La ré-acclimatation à son pays natal lui cause quelques problèmes du fait qu’il n’y avait pratiquement gardé aucun lien pendant ces nombreuses années. Redécouvertes et surprises, étonnements et sentiment de déjà vu alternent durant les premières semaines de son retour. Certes cela concerne tous les aspects de la vie en société, mais aussi et surtout l’État et ses services.
Lorsqu’Éric désire se faire construire une maison, se fiant à des souvenirs très anciens, il veut demander à la Direction départementale de l’équipement les documents nécessaires à l’obtention d’un permis de construire. Il apprend alors tout à la fois que la demande est téléchargeable sur internet, que ce service extérieur du Ministère de l’équipement n’existe plus, et qu’au niveau départemental, nombre de ses compétences relèvent désormais d’une direction départementale interministérielle. Il découvre également qu’au niveau national le Ministère de l’équipement a disparu, absorbé par un Ministère de la transition écologique et solidaire, et que, de toute façon, dans le cadre de la décentralisation, la délivrance des permis de construire a été transférée aux communes. En somme son expérience des guichets publics acquise avant son départ se révèle obsolète à plusieurs titres.

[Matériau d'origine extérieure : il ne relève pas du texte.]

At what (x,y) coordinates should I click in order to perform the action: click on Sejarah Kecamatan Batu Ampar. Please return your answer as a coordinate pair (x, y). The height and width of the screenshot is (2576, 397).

Qui plus est, en discutant de leurs études avec ses neveux et nièces, il est surpris d’apprendre qu’une loi de 2007 dite populairement loi Pécresse a accordé l’autonomie aux universités alors qu’il croyait que celle-ci avait été acquise par une loi dite Edgar Faure datant de 1968. Éric pense donc que la loi Faure a dû être abolie entretemps, ou alors que sous le vocable commun d’autonomie les deux législations ne devaient pas traiter de la même chose.
12Quand il s’enquiert de savoir si le vote du budget de l’État comprend pour les dépenses toujours deux grandes étapes, à savoir la reconduction en bloc des crédits correspondants à ceux qui avait été votés les années précédentes suivie d’un vote détaillé du Parlement sur les mesures nouvelles, on lui demande ironiquement s’il revient de la planète Mars. Car une loi organique votée en 2001 a bouleversé la procédure budgétaire. Cette loi exige en effet une justification au premier euro des demandes budgétaires, car elle instaure une suppression de principe de tous les acquis budgétaires.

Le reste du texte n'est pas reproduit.